TypeORM Configuration
The application interfaces with the database using standard NestJS TypeORM integration.
Connection Setup
The database connection is defined in src/config/typeorm.config.ts. It loads connection parameters from environment variables (DB_HOST, DB_PORT, DB_USERNAME, etc.).
// Example Config Pattern
export const typeOrmConfig: TypeOrmModuleOptions = {
type: 'postgres',
host: process.env.DB_HOST,
port: parseInt(process.env.DB_PORT, 10),
username: process.env.DB_USERNAME,
password: process.env.DB_PASSWORD,
database: process.env.DB_NAME,
entities: [__dirname + '/../**/*.entity.{js,ts}'],
synchronize: false, // Always false in production!

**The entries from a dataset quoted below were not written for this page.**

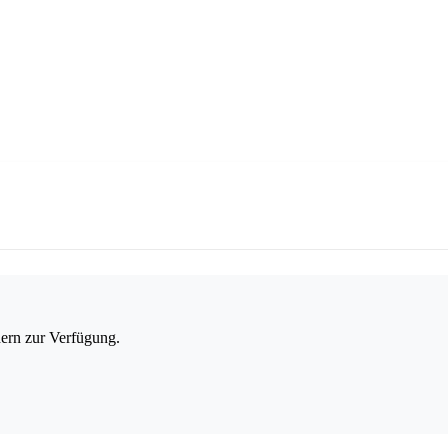
dern zur Verfügung.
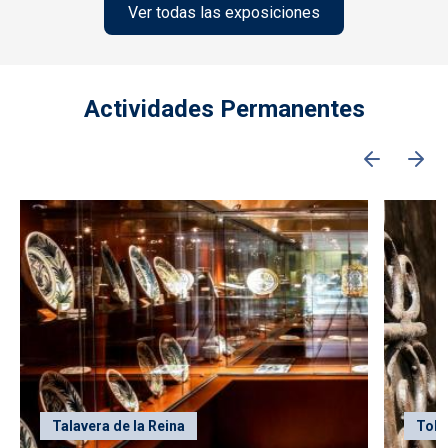
Ver todas las exposiciones
Actividades Permanentes
Talavera de la Reina
Tole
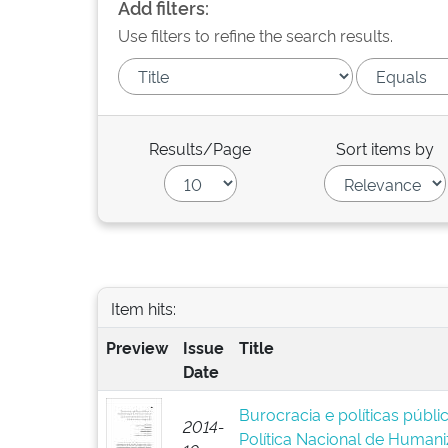
Add filters:
Use filters to refine the search results.
Results/Page
Sort items by
Item hits:
Preview
Issue
Title
Date
Burocracia e políticas públ
2014-
Política Nacional de Human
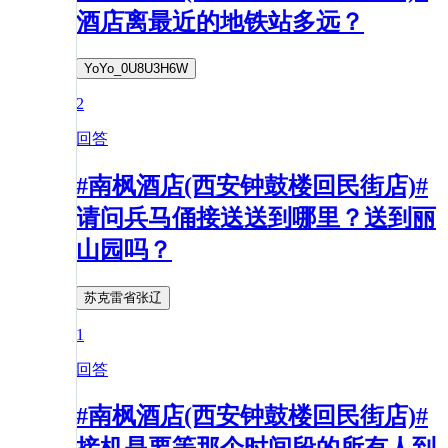
酒店离最近的地铁站多远？
YoYo_0U8U3H6W
2
回答
#南枫酒店(西安钟鼓楼回民街店)#
请问兵马俑接送送到哪里？送到丽
山园吗？
苏克雷省张辽
1
回答
#南枫酒店(西安钟鼓楼回民街店)#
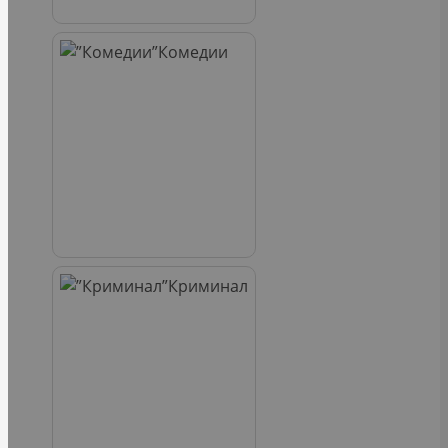
Комедии
Криминал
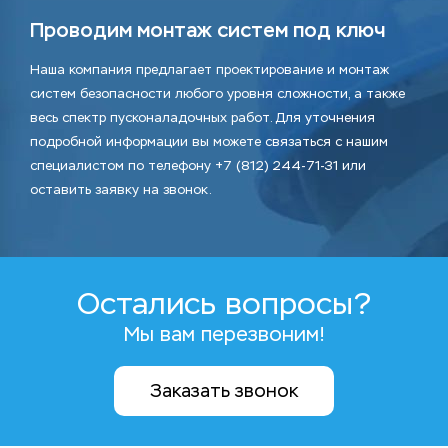
Проводим монтаж систем под ключ
Наша компания предлагает проектирование и монтаж
систем безопасности любого уровня сложности, а также
весь спектр пусконаладочных работ. Для уточнения
подробной информации вы можете связаться с нашим
специалистом по телефону +7 (812) 244-71-31 или
оставить заявку на звонок.
Остались вопросы?
Мы вам перезвоним!
Заказать звонок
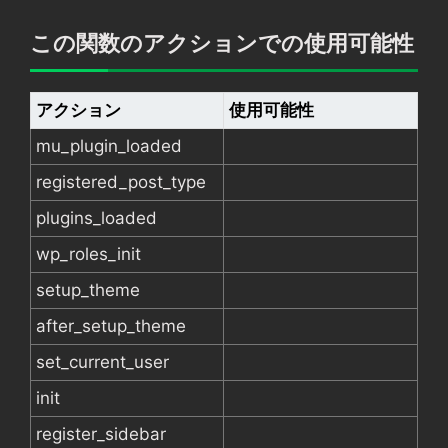
この関数のアクションでの使用可能性
アクション
使用可能性
mu_plugin_loaded
registered_post_type
plugins_loaded
wp_roles_init
setup_theme
after_setup_theme
set_current_user
init
register_sidebar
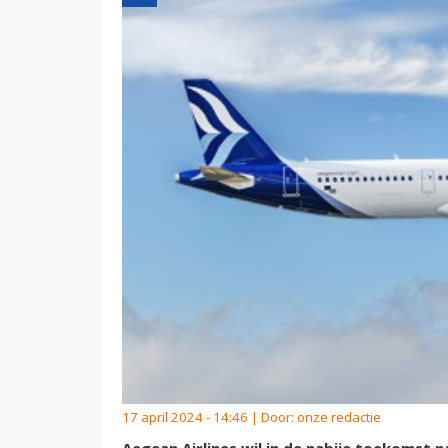
17 april 2024 - 14:46 | Door:
onze redactie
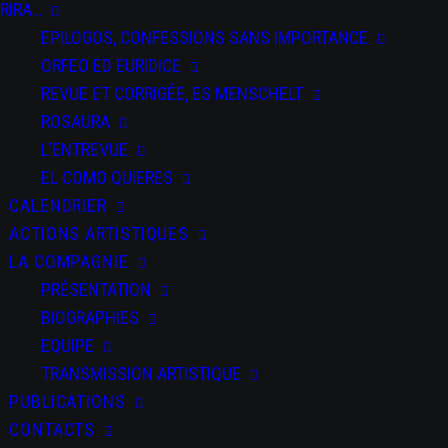
RIRA…
EPILOGOS, CONFESSIONS SANS IMPORTANCE
ORFEO ED EURIDICE
REVUE ET CORRIGÉE, ES MENSCHELT
ROSAURA
L’ENTREVUE
EL COMO QUIERES
CALENDRIER
ACTIONS ARTISTIQUES
LA COMPAGNIE
PRÉSENTATION
BIOGRAPHIES
EQUIPE
TRANSMISSION ARTISTIQUE
PUBLICATIONS
CONTACTS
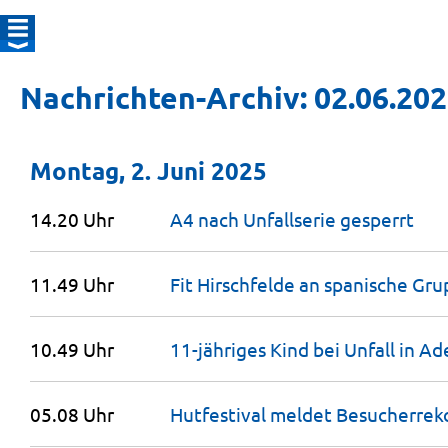
Nachrichten-Archiv: 02.06.20
Montag, 2. Juni 2025
14.20 Uhr
A4 nach Unfallserie
gesperrt
11.49 Uhr
Fit Hirschfelde an spanische Gr
10.49 Uhr
11-jähriges Kind bei Unfall in A
05.08 Uhr
Hutfestival meldet
Besucherrek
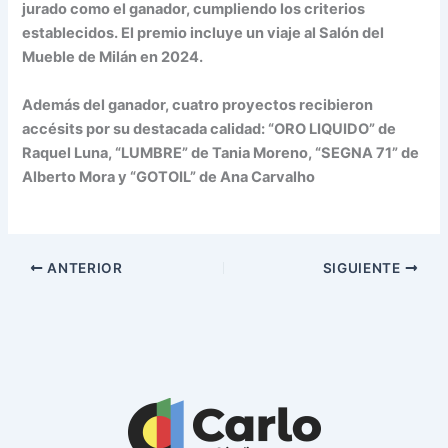
jurado como el ganador, cumpliendo los criterios
establecidos. El premio incluye un viaje al Salón del
Mueble de Milán en 2024.
Además del ganador, cuatro proyectos recibieron
accésits por su destacada calidad: “ORO LIQUIDO” de
Raquel Luna, “LUMBRE” de Tania Moreno, “SEGNA 71” de
Alberto Mora y “GOTOIL” de Ana Carvalho
ANTERIOR
SIGUIENTE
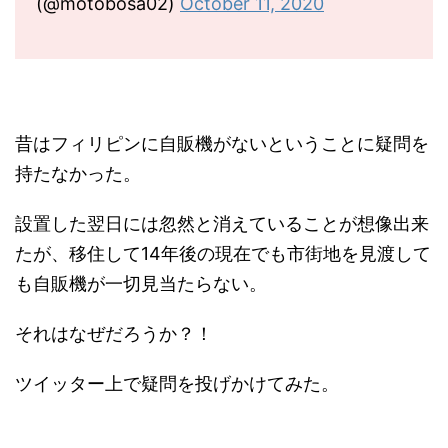
(@motobosa02)
October 11, 2020
昔はフィリピンに自販機がないということに疑問を
持たなかった。
設置した翌日には忽然と消えていることが想像出来
たが、移住して14年後の現在でも市街地を見渡して
も自販機が一切見当たらない。
それはなぜだろうか？！
ツイッター上で疑問を投げかけてみた。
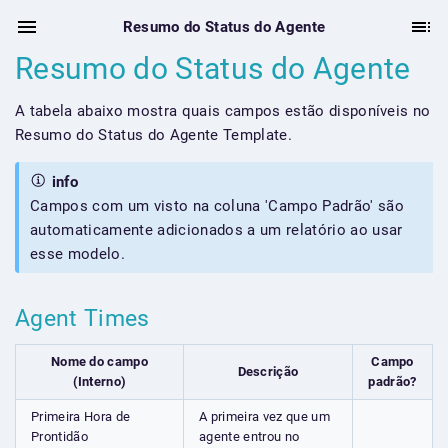
Resumo do Status do Agente
Resumo do Status do Agente
A tabela abaixo mostra quais campos estão disponíveis no
Resumo do Status do Agente Template.
info
Campos com um visto na coluna 'Campo Padrão' são
automaticamente adicionados a um relatório ao usar
esse modelo.
Agent Times
Nome do campo
Campo
Descrição
(Interno)
padrão?
Primeira Hora de
A primeira vez que um
Prontidão
agente entrou no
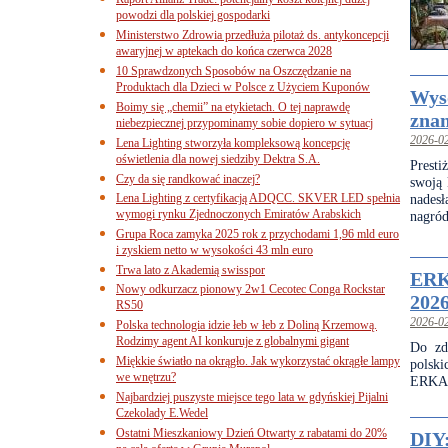
powodzi dla polskiej gospodarki
Ministerstwo Zdrowia przedłuża pilotaż ds. antykoncepcji
awaryjnej w aptekach do końca czerwca 2028
10 Sprawdzonych Sposobów na Oszczędzanie na
Produktach dla Dzieci w Polsce z Użyciem Kuponów
Wyso
Boimy się „chemii” na etykietach. O tej naprawdę
zna
niebezpiecznej przypominamy sobie dopiero w sytuacj
2026-0
Lena Lighting stworzyła kompleksową koncepcję
oświetlenia dla nowej siedziby Dektra S.A.
Prest
Czy da się randkować inaczej?
swoją
Lena Lighting z certyfikacją ADQCC. SKVER LED spełnia
nadesł
wymogi rynku Zjednoczonych Emiratów Arabskich
nagród
Grupa Roca zamyka 2025 rok z przychodami 1,96 mld euro
i zyskiem netto w wysokości 43 mln euro
Trwa lato z Akademią swisspor
ERK
Nowy odkurzacz pionowy 2w1 Cecotec Conga Rockstar
202
RS50
2026-0
Polska technologia idzie łeb w łeb z Doliną Krzemową.
Rodzimy agent AI konkuruje z globalnymi gigant
Do zd
Miękkie światło na okrągło. Jak wykorzystać okrągłe lampy
polski
we wnętrzu?
ERKA
Najbardziej puszyste miejsce tego lata w gdyńskiej Pijalni
Czekolady E.Wedel
Ostatni Mieszkaniowy Dzień Otwarty z rabatami do 20%
DIY:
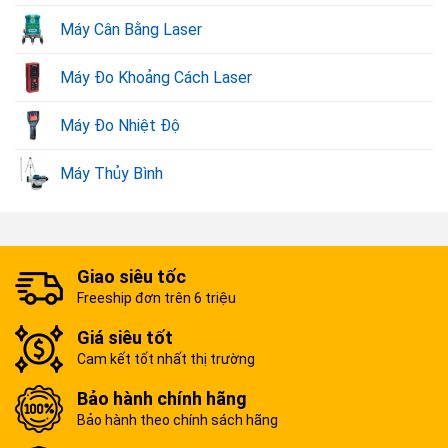
Máy Cân Bằng Laser
Máy Đo Khoảng Cách Laser
Máy Đo Nhiệt Độ
Máy Thủy Bình
Giao siêu tốc
Freeship đơn trên 6 triệu
Giá siêu tốt
Cam kết tốt nhất thị trường
Bảo hành chính hãng
Bảo hành theo chính sách hãng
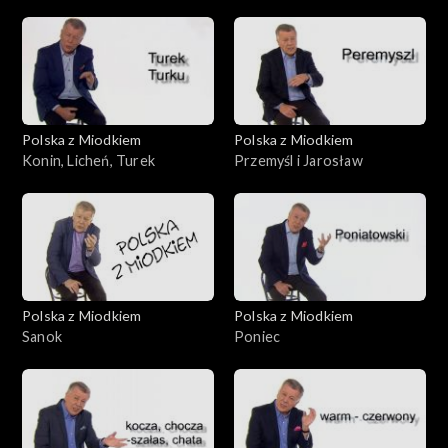
Polska z Miodkiem
Polska z Miodkiem
Konin, Licheń, Turek
Przemyśl i Jarosław
Polska z Miodkiem
Polska z Miodkiem
Sanok
Poniec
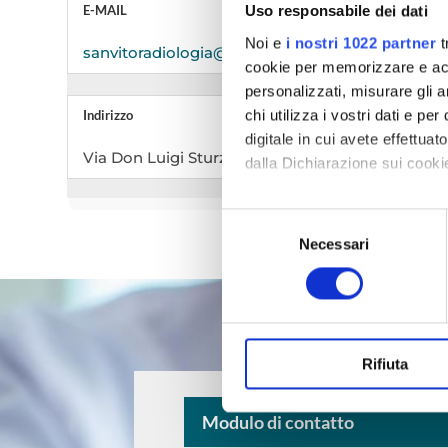
E-MAIL
Uso responsabile dei dati
Noi e
i nostri 1022 partner
t
sanvitoradiologia@istitutosantachiara.it
cookie per memorizzare e acce
personalizzati, misurare gli an
chi utilizza i vostri dati e pe
Indirizzo
digitale in cui avete effettua
Via Don Luigi Sturzo 2, 72019, San Vito dei Norm
dalla Dichiarazione sui cookie
Con il tuo consenso, vorrem
Selezione
raccogliere informazioni
Necessari
del
Identificare il tuo dispos
consenso
Approfondisci come vengono el
modificare o ritirare il tuo 
Questo Sito utilizza cookie te
Rifiuta
Profilazione anche di "terze p
tutti i cookies o solo quelli c
Modulo di contatto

migrations: [__dirname + '/../migrations/*.{js,ts}'],
};
Pattern: Data Mapper
DailyDesk follows the Data Mapper pattern (standard in NestJS).
* Entities: Define the data structure (e.g., UserEntity).
* Repositories: Handle data access logic. We inject Repository<Entity> into our Services.
// Example Service Injection
constructor(
@InjectRepository(UserEntity)
private readonly userRepository: Repository<UserEntity>,
) {}
Migrations
Database schema changes are managed via TypeORM Migrations, not synchronize: true (except potentially in local dev if configured, but production relies on migrations).
- Generate: Create a new migration file based on entity changes.
- Run: Execute pending migrations to update the database schema.
- Revert: Undo the last migration.
In the CI/CD pipeline, the CdkBackendStack ensures migrations are run (via a CodeBuild project) before the new application code is fully deployed to ECS.